--- PROBLEM STATEMENT ---
Could you copy the records below exactly, leaving out any pictures?

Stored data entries
********

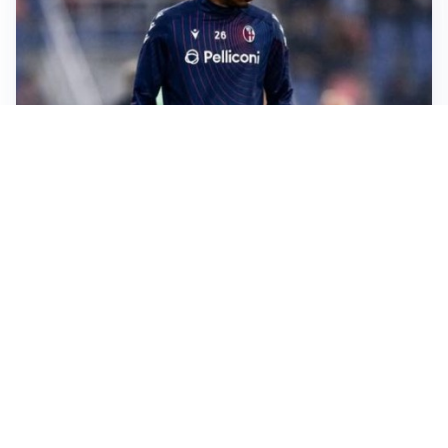
SI AVVICINA
Juve-Lucumí, fiducia in crescita: pronta una nuova
offerta
LA VOCE
Napoli, spunta Gabriel Jesus: tutto dipende da Lukaku
LA NUOVA ITALIA
Italia, ufficiale lo staff di Mancini: c’è anche Bonucci
I RITORNI
Inter, tornano Lautaro e Thuram: c’è anche Stones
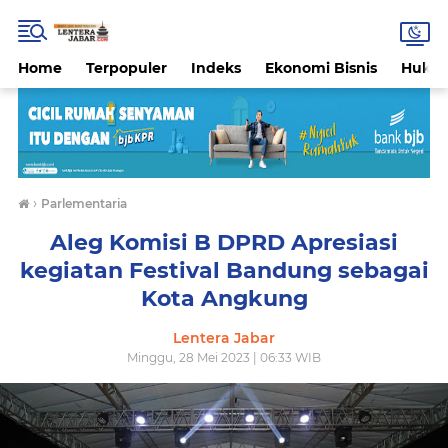
Home
Terpopuler
Indeks
Ekonomi Bisnis
Hukri
›
Parlementaria
Aleg Komisi B DPRD Apresiasi
kegiatan Festival Bandung sebagai
Kota Angkung
Lentera Jabar
Minggu, 28 Mei 2023 | 06:33 WIB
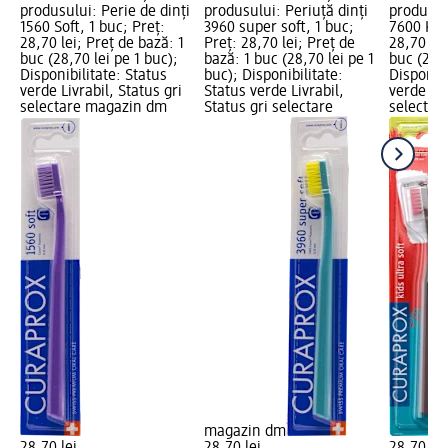
produsului: Perie de dinți
produsului: Periuță dinți
produsulu
1560 Soft, 1 buc; Preț:
3960 super soft, 1 buc;
7600 Kids
28,70 lei; Preț de bază: 1
Preț: 28,70 lei; Preț de
28,70 lei
buc (28,70 lei pe 1 buc);
bază: 1 buc (28,70 lei pe 1
buc (28,7
Disponibilitate: Status
buc); Disponibilitate:
Disponibi
verde Livrabil, Status gri
Status verde Livrabil,
verde Liv
selectare magazin dm
Status gri selectare
selectar
magazin dm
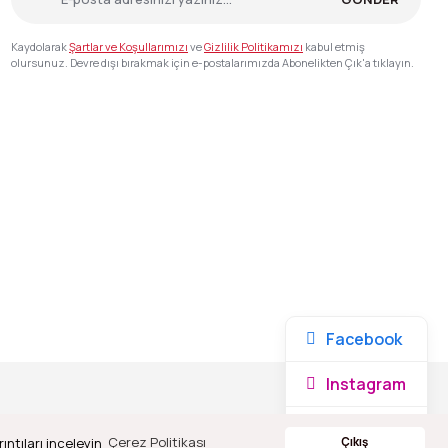
Kaydolarak
Şartlar ve Koşullarımızı
ve
Gizlilik Politikamızı
kabul etmiş
olursunuz. Devre dışı bırakmak için e-postalarımızda Abonelikten Çık'a tıklayın.
Facebook
Instagram
Whatsapp
ıntıları inceleyin
Çerez Politikası
Çıkış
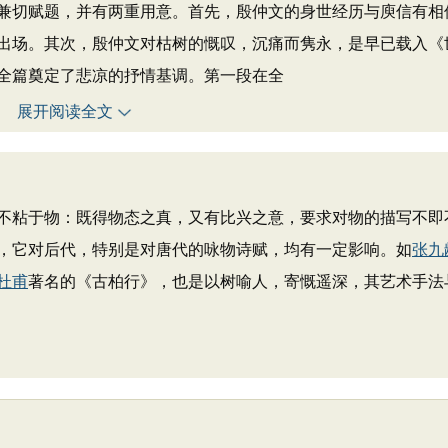
切赋题，并有两重用意。首先，殷仲文的身世经历与庾信有相
出场。其次，殷仲文对枯树的慨叹，沉痛而隽永，是早已载入《
全篇奠定了悲凉的抒情基调。第一段在全
展开阅读全文
粘于物：既得物态之真，又有比兴之意，要求对物的描写不即
，它对后代，特别是对唐代的咏物诗赋，均有一定影响。如
张九
杜甫
著名的《古柏行》，也是以树喻人，寄慨遥深，其艺术手法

********

--- ANSWER FOR THIS EXERCISE ---
SI AVVICINA
Juve-Lucumí, fiducia in crescita: pronta una nuova
offerta
LA VOCE
Napoli, spunta Gabriel Jesus: tutto dipende da Lukaku
LA NUOVA ITALIA
Italia, ufficiale lo staff di Mancini: c’è anche Bonucci
I RITORNI
Inter, tornano Lautaro e Thuram: c’è anche Stones
Home
Terpopuler
Indeks
Ekonomi Bisnis
Hukri
›
Parlementaria
Aleg Komisi B DPRD Apresiasi
kegiatan Festival Bandung sebagai
Kota Angkung
Lentera Jabar
Minggu, 28 Mei 2023 | 06:33 WIB
produsului: Perie de dinți
produsului: Periuță dinți
produsulu
1560 Soft, 1 buc; Preț:
3960 super soft, 1 buc;
7600 Kids
28,70 lei; Preț de bază: 1
Preț: 28,70 lei; Preț de
28,70 lei
buc (28,70 lei pe 1 buc);
bază: 1 buc (28,70 lei pe 1
buc (28,7
Disponibilitate: Status
buc); Disponibilitate:
Disponibi
verde Livrabil, Status gri
Status verde Livrabil,
verde Liv
selectare magazin dm
Status gri selectare
selectar
magazin dm
Kaydolarak
Şartlar ve Koşullarımızı
ve
Gizlilik Politikamızı
kabul etmiş
olursunuz. Devre dışı bırakmak için e-postalarımızda Abonelikten Çık'a tıklayın.
Facebook
Instagram
Whatsapp
ıntıları inceleyin
Çerez Politikası
Çıkış
切赋题，并有两重用意。首先，殷仲文的身世经历与庾信有相
出场。其次，殷仲文对枯树的慨叹，沉痛而隽永，是早已载入《
全篇奠定了悲凉的抒情基调。第一段在全
展开阅读全文
粘于物：既得物态之真，又有比兴之意，要求对物的描写不即
，它对后代，特别是对唐代的咏物诗赋，均有一定影响。如
张九
杜甫
著名的《古柏行》，也是以树喻人，寄慨遥深，其艺术手法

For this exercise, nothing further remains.